Awal bulan ini HP mengeluarkan dua produk baru, yaitu iPAQ 6828 dan 6818. Kedua PDA tersebut sudah dipersenjatai dengan prosesor Intel 416 Mhz, layar warna 2,7” berkualitas TFT, dengan memori internal sebesar 128 MB. Produk ini dipastikan akan bersaing langsung dengan produk O2 XDA Atom yang memiliki bentuk dan spesifikasi teknis yang hampir sama. Apalagi harganya juga tidak jauh berbeda. O2 Atom dijual lebih mahal sekitar Rp500 ribu. Pemain baru lain yang muncul adalah DOPOD. DOPOD menggunakan prosesor keluaran Texas Instrument OMAP berkekuatan 200 Mhz dengan layar yang sedikit lebih besar, 2,8”. Spesifikasi dan harga DOPOD juga hampir mirip dengan kedua pesaingnya.

Menurut Lillian, memori besar, ukuran layar, fasilitas WiFi dan email menjadi alasan konsumen membeli sebuah PDA baru. Konsumen juga memilih produk-produk yang lebih bergaya dan mudah digunakan. “Promosi dari mulut ke mulut—selain tentunya penciptaan brand awareness dan promosi oleh produsen (vendor) menjadi kunci sukses produk-produk baru ini.,” tuturnya.
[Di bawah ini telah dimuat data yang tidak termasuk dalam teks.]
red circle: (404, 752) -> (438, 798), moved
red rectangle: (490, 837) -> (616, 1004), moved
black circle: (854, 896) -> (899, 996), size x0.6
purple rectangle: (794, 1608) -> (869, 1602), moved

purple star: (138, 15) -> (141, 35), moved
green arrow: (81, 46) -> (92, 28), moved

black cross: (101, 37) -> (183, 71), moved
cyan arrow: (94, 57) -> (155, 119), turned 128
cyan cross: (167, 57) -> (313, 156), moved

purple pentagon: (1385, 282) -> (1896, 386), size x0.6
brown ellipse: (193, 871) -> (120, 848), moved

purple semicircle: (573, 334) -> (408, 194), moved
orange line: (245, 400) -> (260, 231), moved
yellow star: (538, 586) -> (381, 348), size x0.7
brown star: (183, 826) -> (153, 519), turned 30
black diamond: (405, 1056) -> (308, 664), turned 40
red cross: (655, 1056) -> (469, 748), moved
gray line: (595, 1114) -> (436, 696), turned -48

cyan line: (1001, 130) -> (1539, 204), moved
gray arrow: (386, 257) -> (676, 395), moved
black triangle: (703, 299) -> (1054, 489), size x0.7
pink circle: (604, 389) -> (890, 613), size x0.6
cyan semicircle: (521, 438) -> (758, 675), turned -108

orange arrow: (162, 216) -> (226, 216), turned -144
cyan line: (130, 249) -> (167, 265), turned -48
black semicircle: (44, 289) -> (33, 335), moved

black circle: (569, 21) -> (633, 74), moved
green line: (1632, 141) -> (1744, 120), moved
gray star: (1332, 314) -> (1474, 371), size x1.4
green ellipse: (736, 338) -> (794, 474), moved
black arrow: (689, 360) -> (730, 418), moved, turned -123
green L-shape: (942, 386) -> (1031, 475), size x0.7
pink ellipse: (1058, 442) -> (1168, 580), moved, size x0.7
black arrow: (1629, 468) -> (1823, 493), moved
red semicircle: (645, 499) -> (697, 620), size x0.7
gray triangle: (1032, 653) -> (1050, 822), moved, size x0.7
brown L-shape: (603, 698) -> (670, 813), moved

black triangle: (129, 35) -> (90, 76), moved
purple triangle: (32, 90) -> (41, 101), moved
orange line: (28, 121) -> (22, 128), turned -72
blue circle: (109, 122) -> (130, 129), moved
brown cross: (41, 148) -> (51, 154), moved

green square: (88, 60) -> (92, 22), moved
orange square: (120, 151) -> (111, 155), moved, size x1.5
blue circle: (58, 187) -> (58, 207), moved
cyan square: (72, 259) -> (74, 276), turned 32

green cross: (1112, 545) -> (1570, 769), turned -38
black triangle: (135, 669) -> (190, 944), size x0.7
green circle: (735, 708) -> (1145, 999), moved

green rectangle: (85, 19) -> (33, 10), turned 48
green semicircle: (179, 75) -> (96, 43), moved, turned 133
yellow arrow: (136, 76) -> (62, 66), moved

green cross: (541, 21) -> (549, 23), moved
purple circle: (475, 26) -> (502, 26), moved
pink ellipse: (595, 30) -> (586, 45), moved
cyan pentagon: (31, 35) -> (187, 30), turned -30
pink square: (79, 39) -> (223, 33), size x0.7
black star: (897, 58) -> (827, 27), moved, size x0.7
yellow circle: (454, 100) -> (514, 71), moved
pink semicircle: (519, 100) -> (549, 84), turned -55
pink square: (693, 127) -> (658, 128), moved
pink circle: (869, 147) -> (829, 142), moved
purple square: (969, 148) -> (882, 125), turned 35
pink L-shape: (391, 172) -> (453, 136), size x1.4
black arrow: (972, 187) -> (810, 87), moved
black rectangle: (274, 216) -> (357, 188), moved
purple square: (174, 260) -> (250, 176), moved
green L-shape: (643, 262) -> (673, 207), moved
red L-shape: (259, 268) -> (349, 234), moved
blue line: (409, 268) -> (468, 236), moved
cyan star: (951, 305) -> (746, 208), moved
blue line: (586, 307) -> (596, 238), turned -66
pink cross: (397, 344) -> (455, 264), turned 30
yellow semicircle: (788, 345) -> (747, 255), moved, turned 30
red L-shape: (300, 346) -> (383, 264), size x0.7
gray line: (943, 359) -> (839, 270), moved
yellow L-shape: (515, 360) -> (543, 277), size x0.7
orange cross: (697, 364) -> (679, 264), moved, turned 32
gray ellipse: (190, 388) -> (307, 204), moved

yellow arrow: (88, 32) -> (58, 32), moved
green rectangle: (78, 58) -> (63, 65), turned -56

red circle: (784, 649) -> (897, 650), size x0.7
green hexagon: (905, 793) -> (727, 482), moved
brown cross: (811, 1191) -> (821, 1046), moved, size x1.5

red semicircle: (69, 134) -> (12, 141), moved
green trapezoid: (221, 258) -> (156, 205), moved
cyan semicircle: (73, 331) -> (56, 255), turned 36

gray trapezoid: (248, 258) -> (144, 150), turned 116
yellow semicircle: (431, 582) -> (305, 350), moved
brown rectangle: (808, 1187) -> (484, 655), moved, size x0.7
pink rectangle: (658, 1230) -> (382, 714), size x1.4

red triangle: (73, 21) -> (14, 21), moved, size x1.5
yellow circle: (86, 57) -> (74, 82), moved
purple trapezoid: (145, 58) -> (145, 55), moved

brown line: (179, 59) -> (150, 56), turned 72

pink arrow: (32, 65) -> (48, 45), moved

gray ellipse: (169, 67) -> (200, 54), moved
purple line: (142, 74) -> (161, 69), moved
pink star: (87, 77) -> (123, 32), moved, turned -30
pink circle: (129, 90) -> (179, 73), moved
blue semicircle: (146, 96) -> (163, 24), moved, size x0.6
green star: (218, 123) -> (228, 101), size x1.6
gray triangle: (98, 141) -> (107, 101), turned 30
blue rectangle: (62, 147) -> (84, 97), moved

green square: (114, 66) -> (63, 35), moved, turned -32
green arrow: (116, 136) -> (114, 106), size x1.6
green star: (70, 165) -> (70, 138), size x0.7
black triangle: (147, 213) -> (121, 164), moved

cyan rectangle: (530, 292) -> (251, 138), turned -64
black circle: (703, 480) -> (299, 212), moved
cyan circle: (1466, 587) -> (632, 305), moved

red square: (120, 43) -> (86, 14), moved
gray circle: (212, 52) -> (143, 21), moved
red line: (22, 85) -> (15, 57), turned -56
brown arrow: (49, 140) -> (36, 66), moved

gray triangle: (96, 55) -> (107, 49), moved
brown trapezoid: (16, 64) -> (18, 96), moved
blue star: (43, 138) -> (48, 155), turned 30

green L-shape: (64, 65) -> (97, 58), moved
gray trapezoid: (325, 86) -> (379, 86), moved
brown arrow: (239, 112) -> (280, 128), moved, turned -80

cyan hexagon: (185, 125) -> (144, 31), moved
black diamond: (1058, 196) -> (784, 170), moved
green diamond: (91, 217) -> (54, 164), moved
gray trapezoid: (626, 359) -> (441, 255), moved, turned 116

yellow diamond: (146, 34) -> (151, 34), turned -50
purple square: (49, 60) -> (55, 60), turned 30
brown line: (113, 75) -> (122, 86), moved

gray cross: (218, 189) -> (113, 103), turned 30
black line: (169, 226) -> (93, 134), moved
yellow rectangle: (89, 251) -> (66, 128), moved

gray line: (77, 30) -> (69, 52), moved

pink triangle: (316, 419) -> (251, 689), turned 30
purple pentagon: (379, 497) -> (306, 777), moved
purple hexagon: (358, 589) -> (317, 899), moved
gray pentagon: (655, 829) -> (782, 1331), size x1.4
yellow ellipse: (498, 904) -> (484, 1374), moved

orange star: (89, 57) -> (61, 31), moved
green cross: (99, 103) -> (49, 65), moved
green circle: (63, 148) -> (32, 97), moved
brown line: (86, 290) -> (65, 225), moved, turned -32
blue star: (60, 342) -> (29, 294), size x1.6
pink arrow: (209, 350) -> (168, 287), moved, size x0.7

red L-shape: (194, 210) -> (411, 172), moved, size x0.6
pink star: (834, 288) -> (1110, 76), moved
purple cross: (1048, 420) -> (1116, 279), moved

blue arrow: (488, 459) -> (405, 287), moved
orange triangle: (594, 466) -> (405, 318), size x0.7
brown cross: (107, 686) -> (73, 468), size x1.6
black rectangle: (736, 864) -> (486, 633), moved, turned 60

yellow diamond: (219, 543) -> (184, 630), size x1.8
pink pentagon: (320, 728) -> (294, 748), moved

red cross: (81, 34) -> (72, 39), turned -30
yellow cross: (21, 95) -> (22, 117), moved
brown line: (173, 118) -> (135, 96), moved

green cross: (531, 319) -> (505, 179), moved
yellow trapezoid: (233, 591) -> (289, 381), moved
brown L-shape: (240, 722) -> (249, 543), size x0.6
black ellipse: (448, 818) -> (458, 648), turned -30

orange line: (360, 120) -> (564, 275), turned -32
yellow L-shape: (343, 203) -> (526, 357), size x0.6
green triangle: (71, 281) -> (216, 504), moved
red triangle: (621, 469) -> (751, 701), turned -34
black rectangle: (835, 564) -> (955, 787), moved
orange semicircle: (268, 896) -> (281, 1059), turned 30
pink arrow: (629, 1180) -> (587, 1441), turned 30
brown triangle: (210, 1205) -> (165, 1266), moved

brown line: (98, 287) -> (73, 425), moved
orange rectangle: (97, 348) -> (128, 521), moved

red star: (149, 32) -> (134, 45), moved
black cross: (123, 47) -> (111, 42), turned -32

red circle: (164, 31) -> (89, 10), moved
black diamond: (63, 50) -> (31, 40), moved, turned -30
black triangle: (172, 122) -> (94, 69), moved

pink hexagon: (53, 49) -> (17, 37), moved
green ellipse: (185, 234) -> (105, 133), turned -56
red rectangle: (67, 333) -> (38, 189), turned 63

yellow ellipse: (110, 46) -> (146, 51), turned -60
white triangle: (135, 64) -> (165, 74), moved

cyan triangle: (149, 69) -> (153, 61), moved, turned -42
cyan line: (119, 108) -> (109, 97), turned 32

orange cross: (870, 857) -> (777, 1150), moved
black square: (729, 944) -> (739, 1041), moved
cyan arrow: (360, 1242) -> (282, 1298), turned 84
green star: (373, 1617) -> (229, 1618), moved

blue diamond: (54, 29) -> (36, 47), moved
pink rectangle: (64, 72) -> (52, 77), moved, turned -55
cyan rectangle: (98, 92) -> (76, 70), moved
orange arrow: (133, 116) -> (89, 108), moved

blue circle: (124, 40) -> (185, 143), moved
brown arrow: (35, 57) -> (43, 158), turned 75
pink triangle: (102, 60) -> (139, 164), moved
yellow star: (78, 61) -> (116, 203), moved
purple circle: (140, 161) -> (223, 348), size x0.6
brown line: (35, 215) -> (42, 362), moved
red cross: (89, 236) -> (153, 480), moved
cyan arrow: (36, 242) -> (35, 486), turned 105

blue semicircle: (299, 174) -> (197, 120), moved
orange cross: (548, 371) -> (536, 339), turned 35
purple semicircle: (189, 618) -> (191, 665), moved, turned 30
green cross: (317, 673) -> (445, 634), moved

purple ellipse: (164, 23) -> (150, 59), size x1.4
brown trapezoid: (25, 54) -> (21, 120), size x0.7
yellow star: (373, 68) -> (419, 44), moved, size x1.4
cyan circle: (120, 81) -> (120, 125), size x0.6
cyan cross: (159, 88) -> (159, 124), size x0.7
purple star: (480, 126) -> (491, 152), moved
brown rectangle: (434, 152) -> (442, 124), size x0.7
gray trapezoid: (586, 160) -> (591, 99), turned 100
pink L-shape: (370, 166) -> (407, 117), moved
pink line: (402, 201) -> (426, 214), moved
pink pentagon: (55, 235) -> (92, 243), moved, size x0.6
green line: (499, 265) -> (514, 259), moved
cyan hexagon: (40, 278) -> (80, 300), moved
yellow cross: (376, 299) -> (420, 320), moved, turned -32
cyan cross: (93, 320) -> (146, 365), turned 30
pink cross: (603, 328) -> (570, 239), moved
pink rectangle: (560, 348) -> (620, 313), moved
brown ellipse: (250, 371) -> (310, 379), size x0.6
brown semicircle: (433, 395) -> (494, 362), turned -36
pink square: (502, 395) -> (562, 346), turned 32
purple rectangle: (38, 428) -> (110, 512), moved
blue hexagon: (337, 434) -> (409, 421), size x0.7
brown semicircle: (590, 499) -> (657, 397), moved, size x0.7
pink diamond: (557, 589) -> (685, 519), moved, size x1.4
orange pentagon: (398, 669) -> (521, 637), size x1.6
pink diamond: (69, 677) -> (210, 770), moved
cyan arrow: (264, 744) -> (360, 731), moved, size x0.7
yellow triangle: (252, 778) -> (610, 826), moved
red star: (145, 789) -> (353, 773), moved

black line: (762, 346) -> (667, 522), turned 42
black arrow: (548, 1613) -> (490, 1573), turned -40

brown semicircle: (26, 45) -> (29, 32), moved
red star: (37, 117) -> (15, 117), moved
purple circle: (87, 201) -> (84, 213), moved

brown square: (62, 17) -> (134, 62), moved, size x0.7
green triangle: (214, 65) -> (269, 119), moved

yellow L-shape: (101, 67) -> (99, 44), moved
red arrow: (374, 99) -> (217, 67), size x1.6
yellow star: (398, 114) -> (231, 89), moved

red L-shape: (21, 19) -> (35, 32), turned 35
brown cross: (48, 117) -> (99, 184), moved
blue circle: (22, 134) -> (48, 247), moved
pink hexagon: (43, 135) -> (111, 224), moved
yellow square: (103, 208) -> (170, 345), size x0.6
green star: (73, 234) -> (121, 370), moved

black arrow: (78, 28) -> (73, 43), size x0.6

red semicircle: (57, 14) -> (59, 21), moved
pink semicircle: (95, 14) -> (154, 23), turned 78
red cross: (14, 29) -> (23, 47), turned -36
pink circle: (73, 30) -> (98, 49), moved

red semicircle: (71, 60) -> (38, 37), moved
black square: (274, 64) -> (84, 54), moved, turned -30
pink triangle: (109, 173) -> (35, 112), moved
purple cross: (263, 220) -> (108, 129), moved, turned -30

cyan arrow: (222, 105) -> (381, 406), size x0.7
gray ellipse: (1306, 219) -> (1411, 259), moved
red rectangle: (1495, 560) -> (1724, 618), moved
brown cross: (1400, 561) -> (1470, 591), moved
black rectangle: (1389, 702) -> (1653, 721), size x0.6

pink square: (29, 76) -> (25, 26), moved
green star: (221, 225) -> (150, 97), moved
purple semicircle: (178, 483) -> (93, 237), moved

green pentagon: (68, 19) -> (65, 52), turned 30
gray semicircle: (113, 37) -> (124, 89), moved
Kunci sukses yang lain adalah gaya hidup. Para pengguna PDA di Jakarta kini juga semakin dimanja dengan maraknya konektifitas nirkabel melalui fasilitas hot spot baik berbayar maupun gratis yang tersebar di seluruh wilayah Jakarta. Apabila Anda berkunjung di Hotel Nikko yang terletak di Jalan Thamrin, Jakarta Pusat misalnya, Anda bisa menjelajah internet dengan gratis via fasilitas wi fi dari PDA Anda. Atau datanglah ke Plaza Semanggi. Sambil minum kopi di salah satu café di sana, Anda bisa berbagi informasi melalui akses berkecepatan tinggi bersama rekan-rekan Anda. Menurut Darwin Sutrisno, pemilik gerai Tokopda, produk-produk baru sekalipun dengan cepat bisa diterima oleh konsumen melalui kekuatan komunitas ini.

Dengan semakin banyak produk baru yang diluncurkan bisnis PDA menjadi semakin bergairah. Menurut Darwin saat ini terdapat sekitar 10.000 pengguna PDA di Indonesia yang bisa menjadi target pasar produk-produk baru ini. Tidak hanya bagi peritel juga bagi operator. HP mengkalim produk barunya adalah produk PDA pertama yang dilengkapi teknologi Microsoft Push Mail, fitur yang memungkinkan pengguna mendapatkan fasilitas push mail laksana Blackberry. Tanpa adanya produk baru, Tokopda menurut Darwin rata-rata hanya menjual 3-4 PDA setiap hari. Sesuatu yang tentunya bisa tertolong dengan kopi dan teknologi.